NGAUS Washington Report

(Feb. 4, 2014) The Army National Guard would field AH-64 Apache helicopters in four attack reconnaissance battalions and two attack reconnaissance squadrons under a proposal from the National Guard Bureau.

The bureau is responding to a plan from the Army to remove all Apache helicopters from the Guard, as well as all OH-58 Kiowa from the entire service. The Army wants to remove half of the Guard’s LUH-72 Lakota helicopter fleet, as well.

Under the Army proposal, the Army Guard would lose more than 200 aircraft even after it was supplied with older model UH-60 Black Hawk aircraft transferred from other components.

According to Inside Defense, which reported the National Guard Bureau proposal today, “The Bureau is recommending that the Army National Guard retain six attack reconnaissance battalions and convert two to attack reconnaissance squadrons, the document shows.

The active component would retain eight combat aviation brigades. The Guard would have two CABs comprised of ARBs and ARSs with Apaches and nine combat support aviation battalions.
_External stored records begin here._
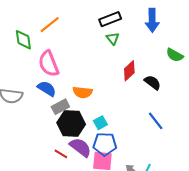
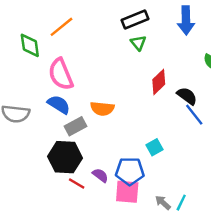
blue line: (156, 121) -> (194, 115), moved
cyan square: (100, 123) -> (154, 147), moved
black hexagon: (71, 124) -> (65, 157), moved
purple semicircle: (80, 147) -> (100, 175), size x0.6

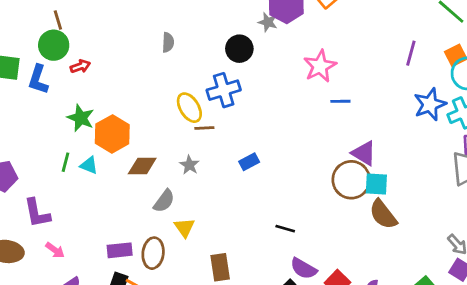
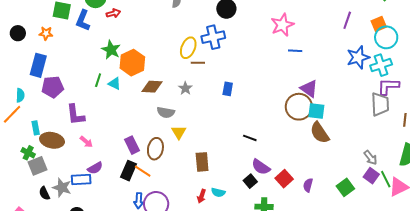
yellow ellipse: (189, 108) -> (188, 48), turned 50
blue rectangle: (249, 162) -> (228, 89), turned -56
gray semicircle: (164, 201) -> (166, 112), turned 60
purple rectangle: (120, 250) -> (132, 145), turned 66

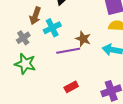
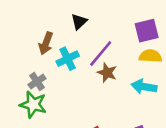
gray cross: (23, 38) -> (37, 82), moved
purple line: (68, 51) -> (101, 54), moved, turned -40

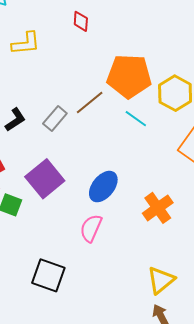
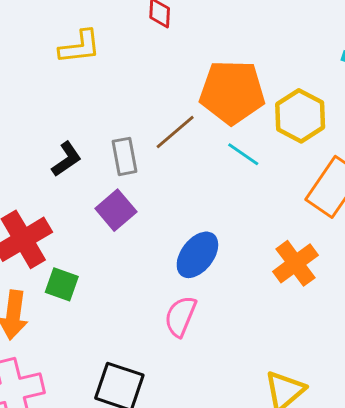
gray rectangle: (55, 119) -> (125, 156), turned -50
purple square: (45, 179) -> (116, 210), moved, size x0.7
orange cross: (158, 208) -> (296, 263), moved

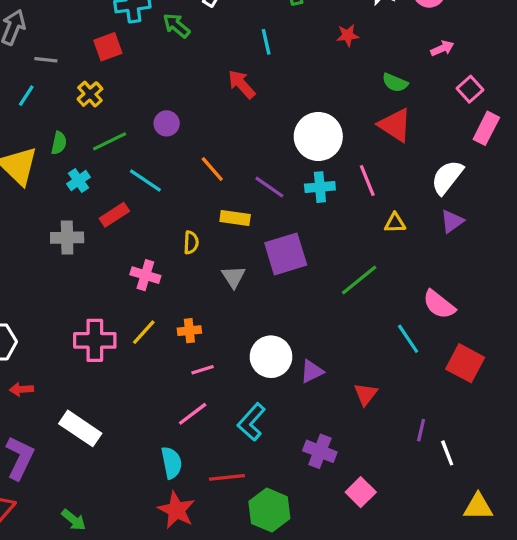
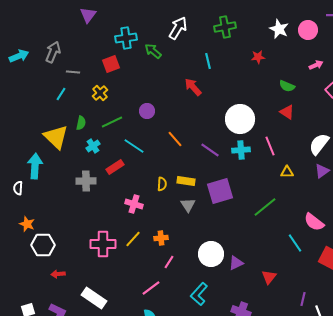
red triangle: (395, 125) -> (287, 112), size x0.7
yellow rectangle: (235, 218) -> (186, 181), moved
pink line: (202, 370) -> (169, 262), turned -40
pink line: (193, 414) -> (151, 288), moved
The force structure also includes two multi-component CABs with Apache ARBs with the Guard.”

The Guard also wants to retain 212 Lakotas for security and support battalions, but the Army proposal would not leave them that many.

The Guard proposal supports a study of the Army’s aviation needs before taking any action, “due to the magnitude and enduring impact of the proposed restructure.”

Legislation recently introduced by Rep. Joe Wilson, R-S.C., would create a commission to study the structure and end strength of the Army. If it becomes law, the legislation would prevent the Army from taking action on its proposal until the commission’s report was complete, which would not be for two years.